● **REQUIRED ACTION**: Across the records below, how many lines include the string "muscular"? Respond with the number only.

────

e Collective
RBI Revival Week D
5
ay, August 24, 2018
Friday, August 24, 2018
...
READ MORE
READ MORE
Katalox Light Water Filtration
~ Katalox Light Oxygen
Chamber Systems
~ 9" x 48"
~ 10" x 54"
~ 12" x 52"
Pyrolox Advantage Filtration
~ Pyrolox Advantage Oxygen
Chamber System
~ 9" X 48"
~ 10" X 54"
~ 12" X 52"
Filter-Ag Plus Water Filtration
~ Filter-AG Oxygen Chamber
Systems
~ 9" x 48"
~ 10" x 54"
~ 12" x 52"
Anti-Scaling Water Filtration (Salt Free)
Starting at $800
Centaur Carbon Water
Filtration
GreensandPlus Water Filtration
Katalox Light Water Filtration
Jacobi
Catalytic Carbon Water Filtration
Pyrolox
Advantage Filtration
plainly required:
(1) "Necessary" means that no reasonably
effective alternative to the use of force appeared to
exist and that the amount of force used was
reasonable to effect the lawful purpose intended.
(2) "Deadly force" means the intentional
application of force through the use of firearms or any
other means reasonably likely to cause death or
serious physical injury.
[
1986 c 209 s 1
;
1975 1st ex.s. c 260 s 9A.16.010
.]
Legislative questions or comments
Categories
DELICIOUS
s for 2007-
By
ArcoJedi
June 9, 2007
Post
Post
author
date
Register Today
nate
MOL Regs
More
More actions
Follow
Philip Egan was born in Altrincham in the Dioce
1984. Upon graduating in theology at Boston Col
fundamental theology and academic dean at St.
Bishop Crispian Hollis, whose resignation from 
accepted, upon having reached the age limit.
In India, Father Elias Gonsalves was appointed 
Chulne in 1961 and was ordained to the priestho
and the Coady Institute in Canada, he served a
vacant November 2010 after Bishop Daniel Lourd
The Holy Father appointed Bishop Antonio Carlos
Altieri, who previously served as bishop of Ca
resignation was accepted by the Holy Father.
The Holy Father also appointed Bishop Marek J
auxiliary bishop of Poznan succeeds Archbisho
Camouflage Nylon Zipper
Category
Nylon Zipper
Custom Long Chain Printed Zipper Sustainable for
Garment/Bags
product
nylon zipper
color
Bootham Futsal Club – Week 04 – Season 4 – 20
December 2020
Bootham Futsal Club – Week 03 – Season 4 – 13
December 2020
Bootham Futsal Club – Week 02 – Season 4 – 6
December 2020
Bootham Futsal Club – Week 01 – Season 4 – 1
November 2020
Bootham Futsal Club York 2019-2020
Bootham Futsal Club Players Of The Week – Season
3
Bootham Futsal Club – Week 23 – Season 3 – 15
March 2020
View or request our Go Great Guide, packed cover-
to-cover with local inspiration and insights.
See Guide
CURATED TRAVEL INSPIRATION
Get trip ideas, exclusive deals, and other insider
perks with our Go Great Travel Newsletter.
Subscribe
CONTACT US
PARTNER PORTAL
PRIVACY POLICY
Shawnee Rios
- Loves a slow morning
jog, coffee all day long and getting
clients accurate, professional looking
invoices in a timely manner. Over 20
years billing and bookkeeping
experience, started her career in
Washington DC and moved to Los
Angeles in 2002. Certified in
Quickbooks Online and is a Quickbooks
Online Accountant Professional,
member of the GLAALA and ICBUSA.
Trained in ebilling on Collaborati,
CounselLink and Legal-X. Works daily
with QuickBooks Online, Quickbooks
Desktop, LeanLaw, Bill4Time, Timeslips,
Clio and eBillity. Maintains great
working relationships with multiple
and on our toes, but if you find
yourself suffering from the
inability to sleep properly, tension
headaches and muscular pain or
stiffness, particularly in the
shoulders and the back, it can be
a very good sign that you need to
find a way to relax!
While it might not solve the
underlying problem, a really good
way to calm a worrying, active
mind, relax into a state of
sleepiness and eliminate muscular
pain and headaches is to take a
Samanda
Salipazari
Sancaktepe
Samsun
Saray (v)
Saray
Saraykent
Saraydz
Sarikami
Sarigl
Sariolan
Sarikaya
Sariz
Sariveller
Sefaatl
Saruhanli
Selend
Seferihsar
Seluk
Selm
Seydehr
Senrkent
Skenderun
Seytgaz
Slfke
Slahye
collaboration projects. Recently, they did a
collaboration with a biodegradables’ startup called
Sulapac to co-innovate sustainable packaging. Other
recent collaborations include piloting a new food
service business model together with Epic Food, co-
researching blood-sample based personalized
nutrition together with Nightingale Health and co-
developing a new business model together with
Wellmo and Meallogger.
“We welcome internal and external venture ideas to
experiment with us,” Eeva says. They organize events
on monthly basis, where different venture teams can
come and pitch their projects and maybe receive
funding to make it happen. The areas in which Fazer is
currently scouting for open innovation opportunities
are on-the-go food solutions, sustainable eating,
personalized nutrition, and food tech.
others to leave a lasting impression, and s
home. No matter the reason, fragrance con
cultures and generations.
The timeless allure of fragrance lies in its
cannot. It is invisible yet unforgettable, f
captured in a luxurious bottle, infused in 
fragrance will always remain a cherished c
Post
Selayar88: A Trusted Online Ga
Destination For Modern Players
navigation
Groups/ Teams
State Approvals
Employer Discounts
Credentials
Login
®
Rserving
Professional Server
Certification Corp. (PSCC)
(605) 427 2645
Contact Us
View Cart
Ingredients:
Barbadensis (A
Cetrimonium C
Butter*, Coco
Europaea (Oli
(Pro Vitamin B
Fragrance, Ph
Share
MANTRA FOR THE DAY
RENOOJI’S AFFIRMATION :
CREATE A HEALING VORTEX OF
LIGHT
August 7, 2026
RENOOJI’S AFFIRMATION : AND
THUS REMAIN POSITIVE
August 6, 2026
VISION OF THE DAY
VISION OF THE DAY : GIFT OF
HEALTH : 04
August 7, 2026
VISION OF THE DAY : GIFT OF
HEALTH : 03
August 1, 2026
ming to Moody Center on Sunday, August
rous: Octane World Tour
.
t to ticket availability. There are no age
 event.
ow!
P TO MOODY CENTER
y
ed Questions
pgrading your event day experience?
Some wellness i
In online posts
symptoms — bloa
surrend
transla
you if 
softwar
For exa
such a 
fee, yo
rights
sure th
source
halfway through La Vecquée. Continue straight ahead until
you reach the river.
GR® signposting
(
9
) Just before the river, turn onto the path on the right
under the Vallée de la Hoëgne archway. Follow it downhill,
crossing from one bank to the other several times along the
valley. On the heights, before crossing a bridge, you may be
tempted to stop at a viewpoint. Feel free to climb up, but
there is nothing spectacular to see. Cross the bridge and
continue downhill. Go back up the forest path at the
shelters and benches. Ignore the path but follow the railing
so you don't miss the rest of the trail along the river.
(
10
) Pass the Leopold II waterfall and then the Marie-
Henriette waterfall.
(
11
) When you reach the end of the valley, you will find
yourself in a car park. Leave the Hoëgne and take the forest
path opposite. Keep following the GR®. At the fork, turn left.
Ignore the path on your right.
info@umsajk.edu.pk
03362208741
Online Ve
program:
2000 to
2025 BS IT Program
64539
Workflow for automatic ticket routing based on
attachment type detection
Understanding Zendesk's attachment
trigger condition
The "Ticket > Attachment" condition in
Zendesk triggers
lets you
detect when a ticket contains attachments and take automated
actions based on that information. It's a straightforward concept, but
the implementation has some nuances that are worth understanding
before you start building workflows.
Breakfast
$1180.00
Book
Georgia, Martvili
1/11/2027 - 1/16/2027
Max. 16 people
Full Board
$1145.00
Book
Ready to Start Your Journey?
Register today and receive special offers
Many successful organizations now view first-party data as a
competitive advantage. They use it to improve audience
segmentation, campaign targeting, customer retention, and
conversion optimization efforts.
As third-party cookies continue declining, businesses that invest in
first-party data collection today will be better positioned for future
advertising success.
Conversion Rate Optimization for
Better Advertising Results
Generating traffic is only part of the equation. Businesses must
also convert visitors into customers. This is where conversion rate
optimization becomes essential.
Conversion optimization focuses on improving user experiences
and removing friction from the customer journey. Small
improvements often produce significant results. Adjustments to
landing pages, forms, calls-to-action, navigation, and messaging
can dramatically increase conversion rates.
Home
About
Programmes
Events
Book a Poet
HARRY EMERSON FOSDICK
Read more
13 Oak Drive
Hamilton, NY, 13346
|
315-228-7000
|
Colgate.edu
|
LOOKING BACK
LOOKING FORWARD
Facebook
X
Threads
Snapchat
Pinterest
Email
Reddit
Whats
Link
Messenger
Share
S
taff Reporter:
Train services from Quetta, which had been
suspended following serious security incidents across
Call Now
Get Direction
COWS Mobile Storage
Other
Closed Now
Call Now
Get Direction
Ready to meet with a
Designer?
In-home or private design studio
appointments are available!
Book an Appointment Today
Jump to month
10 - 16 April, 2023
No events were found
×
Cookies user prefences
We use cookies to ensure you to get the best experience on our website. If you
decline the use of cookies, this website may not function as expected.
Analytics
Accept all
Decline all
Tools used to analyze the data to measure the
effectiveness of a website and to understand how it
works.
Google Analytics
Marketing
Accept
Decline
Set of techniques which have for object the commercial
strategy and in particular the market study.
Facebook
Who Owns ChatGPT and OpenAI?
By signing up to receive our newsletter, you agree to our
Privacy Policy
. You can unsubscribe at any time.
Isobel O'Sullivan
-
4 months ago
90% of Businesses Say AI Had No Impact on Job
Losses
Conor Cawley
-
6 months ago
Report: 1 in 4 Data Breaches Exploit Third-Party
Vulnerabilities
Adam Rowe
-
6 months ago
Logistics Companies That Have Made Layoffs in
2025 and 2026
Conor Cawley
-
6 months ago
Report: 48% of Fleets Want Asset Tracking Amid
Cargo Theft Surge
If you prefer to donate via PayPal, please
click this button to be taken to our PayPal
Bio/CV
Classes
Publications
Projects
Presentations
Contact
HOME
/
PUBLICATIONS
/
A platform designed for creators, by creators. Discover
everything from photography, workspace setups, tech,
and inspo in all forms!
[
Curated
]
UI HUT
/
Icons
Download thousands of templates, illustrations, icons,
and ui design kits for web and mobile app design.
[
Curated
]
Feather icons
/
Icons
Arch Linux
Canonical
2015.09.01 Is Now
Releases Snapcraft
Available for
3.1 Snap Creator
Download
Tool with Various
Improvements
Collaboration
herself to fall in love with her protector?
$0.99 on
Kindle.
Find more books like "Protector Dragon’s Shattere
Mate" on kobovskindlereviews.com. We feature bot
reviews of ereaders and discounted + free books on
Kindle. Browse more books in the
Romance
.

────

● **TASK RESULT**: 2